Du kannst dir N & F auch selber ranfräsen. Oberfräse vorrausgesetzt.
Wenn nicht wären Lamellos das einfachste, setzt aber auch Maschinen voraus.
Ansonsten mußt du Holzdübel (rund) setzten und dann das Ganze verleimen.

Dazu müssen die (vermutlich Säge- rauen) Bretter aber besäumt werden, auch bei Lamellos ist das so.
Kommt halt auf deine Werkstattausstattung an.

Wenn es schnell gehen soll, und ähnlich aussehen, dann kauf die eine Leimholzplatte.
(Soll doch bis zum Geburtstag fertig werden.)

Gruß Jürgen

 

Geändert von Lochkreis54 (08.02.2016 um 21:32 Uhr)
Zitat von Lochkreis54
Haben die nicht Nut & Feder ? wenn nicht = Fehlkauf. Sonst verleimen ; gut ist.

Du kannst dir N & F auch selber ranfräsen. Oberfräse vorrausgesetzt.
Wenn nicht wären Lamellos das einfachste, setzt aber auch Maschinen voraus.
Ansonsten mußt du Holzdübel (rund) setzten und dann das Ganze verleimen.

Dazu müssen die (vermutlich Säge- rauen) Bretter aber besäumt werden, auch bei Lamellos ist das so.
Kommt halt auf deine Werkstattausstattung an.

Wenn es schnell gehen soll, und ähnlich aussehen, dann kauf die eine Leimholzplatte.
(Soll doch bis zum Geburtstag fertig werden.)

Gruß Jürgen
Das hilft mir gerade nicht sehr viel.

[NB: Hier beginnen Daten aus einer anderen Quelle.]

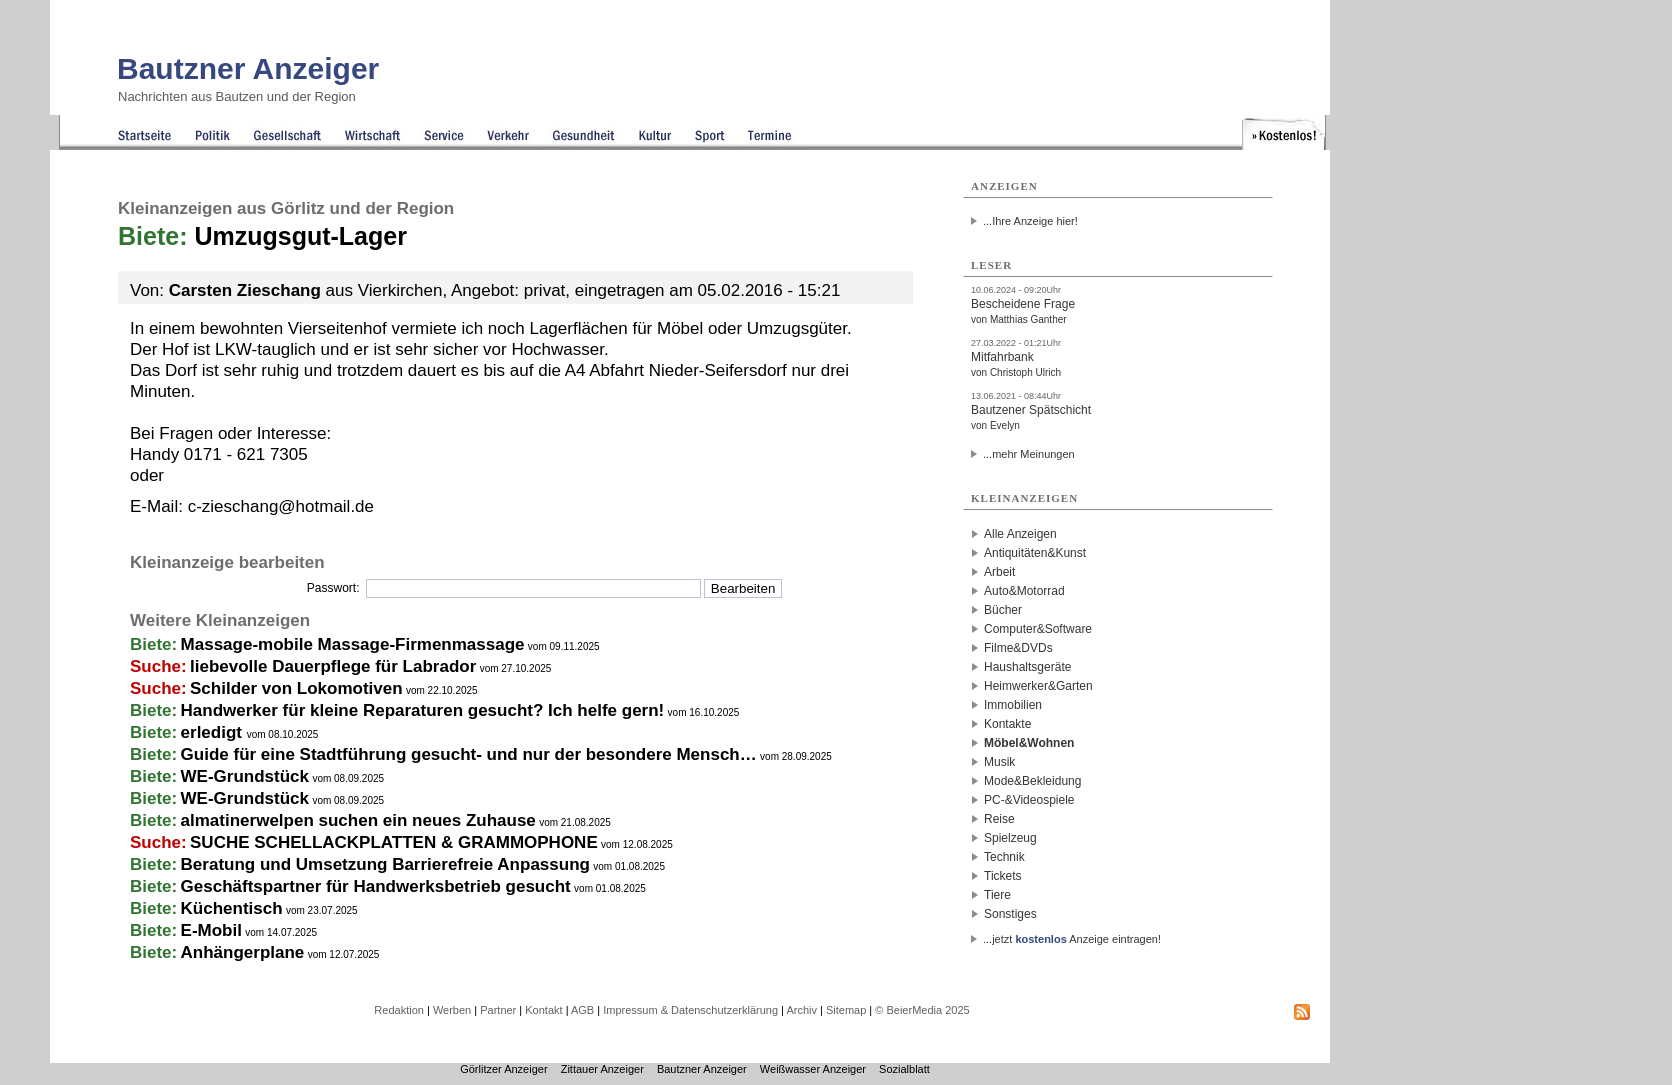 The height and width of the screenshot is (1085, 1672). Describe the element at coordinates (1032, 781) in the screenshot. I see `Mode&Bekleidung` at that location.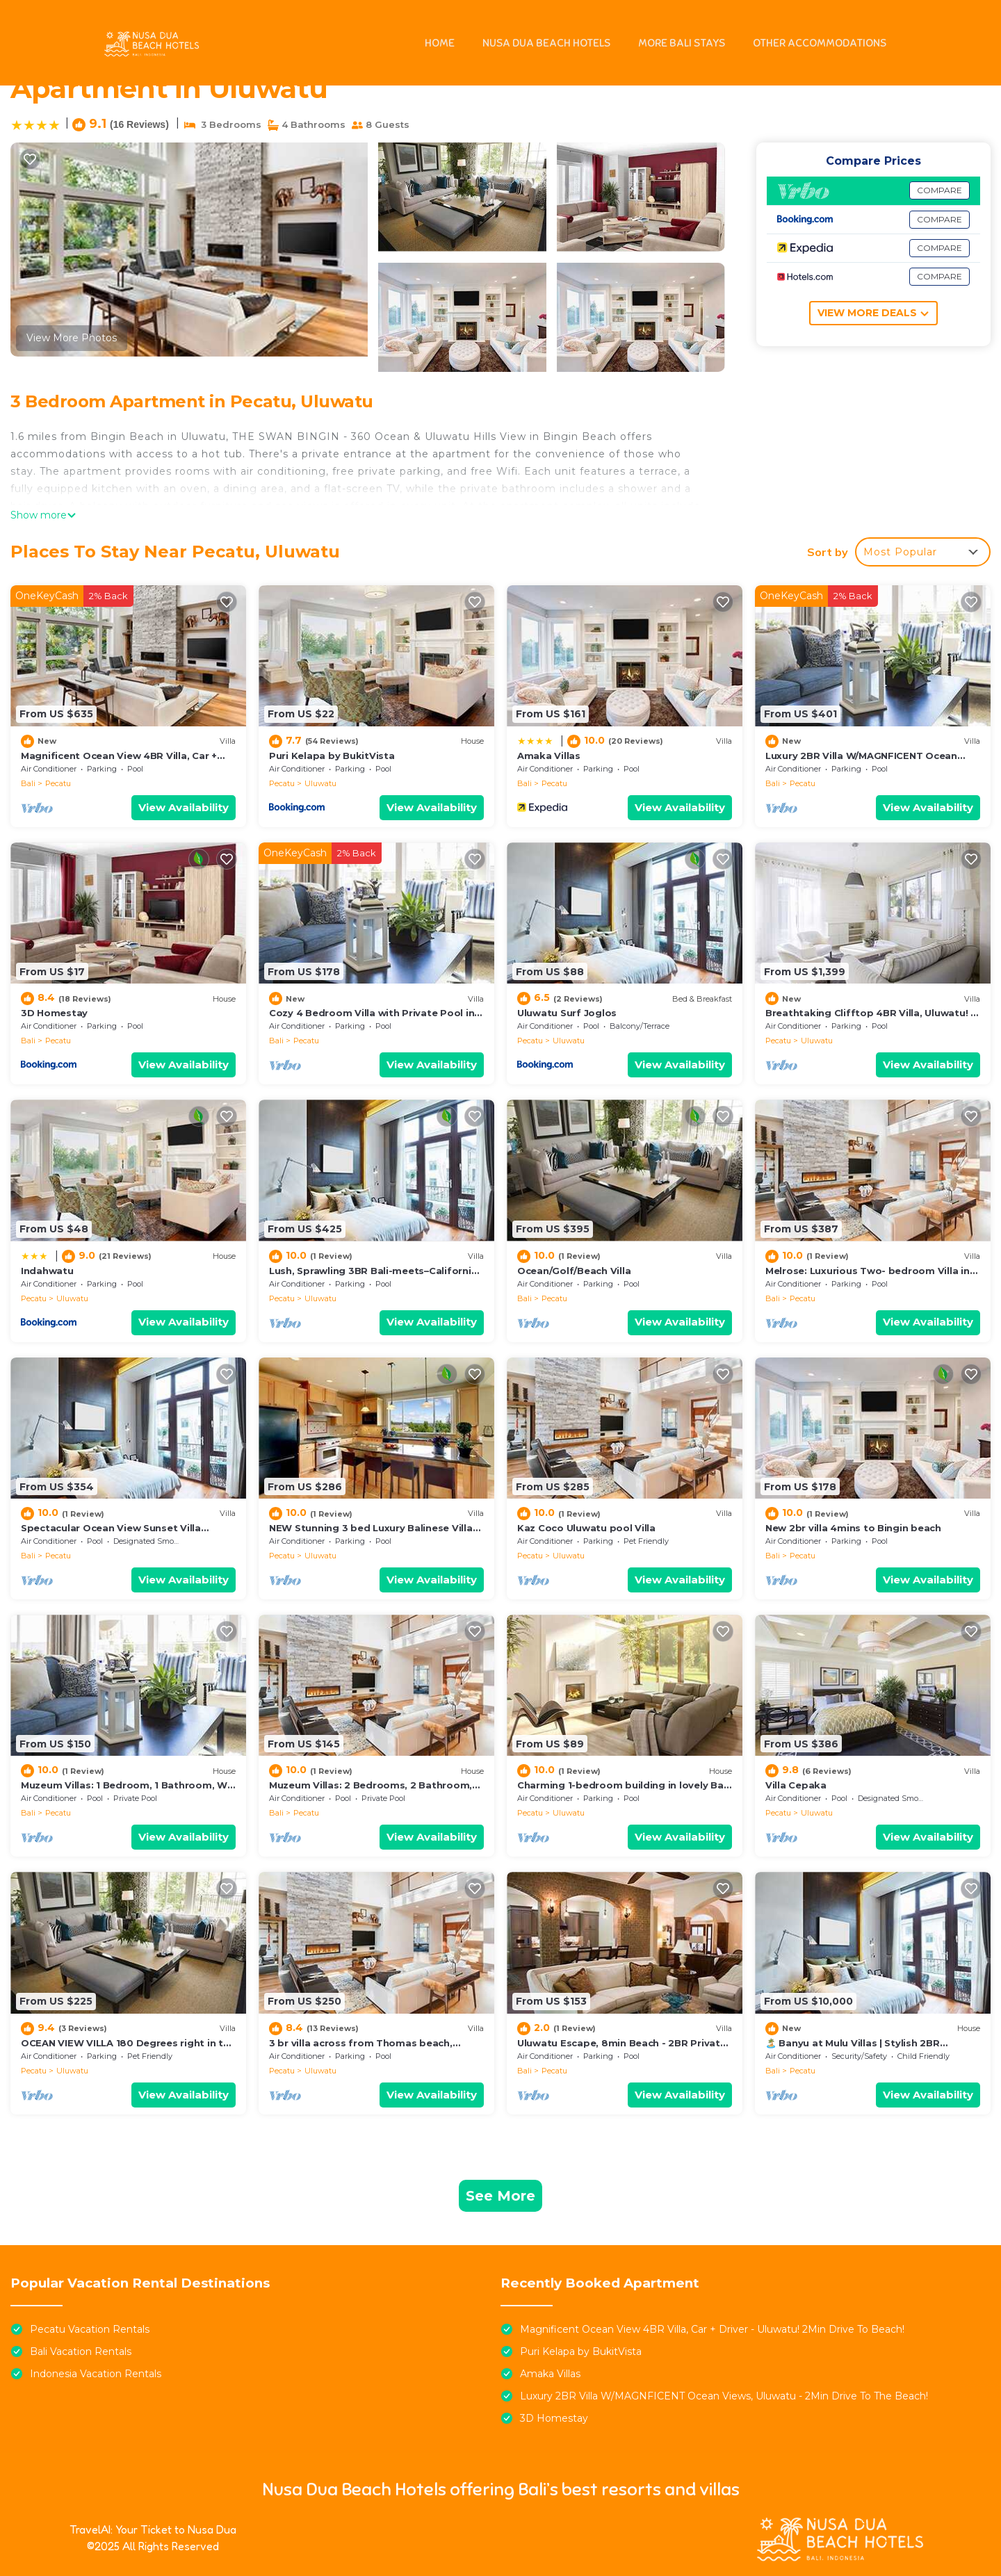 The image size is (1001, 2576). What do you see at coordinates (573, 1270) in the screenshot?
I see `Ocean/Golf/Beach Villa` at bounding box center [573, 1270].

Es klingt ein bisschen, wie kauf dir den Tisch und bau die Platte aus und mach sie auf deinem.
Ich habe bewusst auf Schallbretter mit Nut verzichtet, weil diese gehobelt sind. Es soll so aussehen, wie auf den Bildern (rohe und grobes Holz). Schalbretter sind zu uneben. Das lohnt sich nicht um sie mit einer Oberfräse präzise zu bearbeiten.

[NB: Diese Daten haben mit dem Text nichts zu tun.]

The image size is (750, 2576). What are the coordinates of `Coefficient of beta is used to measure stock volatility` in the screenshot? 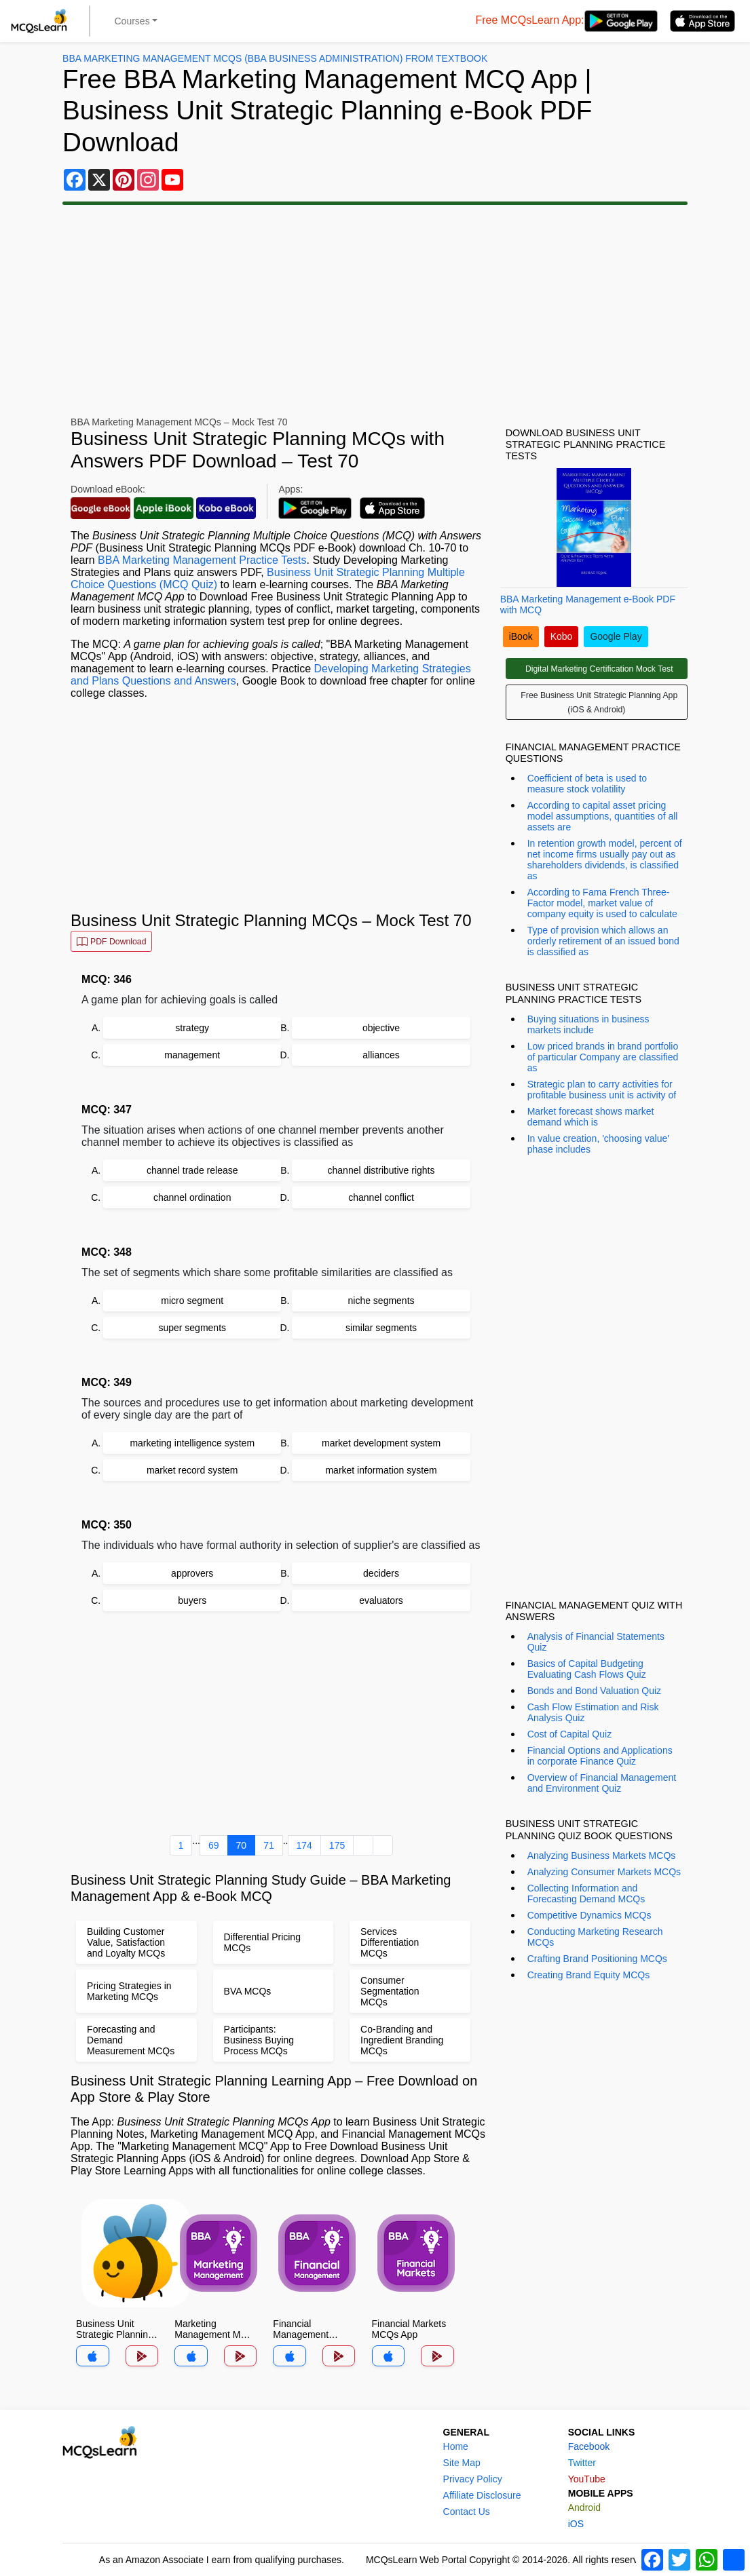 It's located at (587, 783).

Holzdübel setzen und verleimen war auch meine Idee. Die Frage ist ob es sich lohnt! Oder ob man es so lassen könnte.

 

Moin,

- soll die Platte die gleiche Optik bekommen? Wenn ja wirst Du nicht umzu kommen die Bretter zu verleimen/verbinden. Ob man die Bretter zusammendübelt, Nut&Feder reinfräst oder wie bei der Herstellung einer Leimholzplatte aneinanderklebt spielt eigentlich keine (große) Rolle und hängt in erster Linie von Deinen technischen Möglichkeiten ab.
- soll die "Platte" rustikaler wirken und stören ggf. kleine Rillen/Schlitze nicht Schraube sie rein und . verbinde die Bretter ggf. auf der unterseite z.B. mit Leisten oder Metallbändern miteinander würde ich auf jeden Fall bei dünnen Brettern machen da diese sonst je nach Belastung unterschiedlich durchhängen) Arbeitet das Holz bzw. trocknet im Raumklima weiter aus werden die Lücken zwischen den Brettern garantiert größer (in Haushalten mit kleinen Kindern weniger zu empfehlen - die Lücken schließen sich im Laufe der Zeit mit Speiseresten )

 

Kommt drauf an, für was der Tisch genutzt werden soll.
Wenn du die Bretten nicht dübelst und verleimst, werden irgendwann Spalten aufgehen, und es werden Höhenunterschiede vorkommen. Kann sein das das "wegen rustikal" gewollt ist. Wenn nicht solltest du mehr Arbeit investieren.
Du sagt ja nicht wofür das Teil genutzt werden soll.
Es gibt Möbel in Hochglanz mit Klavierlack, und es gibt Möbel aus rohen Europaletten. Beides kann toll aussehen.
Mit der Leihmholzplatte meinte ich nur als Notlösung, weil du (bei der Farbe) geschrieben hast, das es nächstes Wochenende fertig sein muß.
War nicht böse gemeint.

Gruß Jürgen

 

Nichts für ungut!

Es soll ein Esstisch werden (wie es im Link zu sehen ist). Der Tisch soll genauso aussehen, ist aber kürzer.
Ich glaube Leimen sollte ich auf jeden Fall.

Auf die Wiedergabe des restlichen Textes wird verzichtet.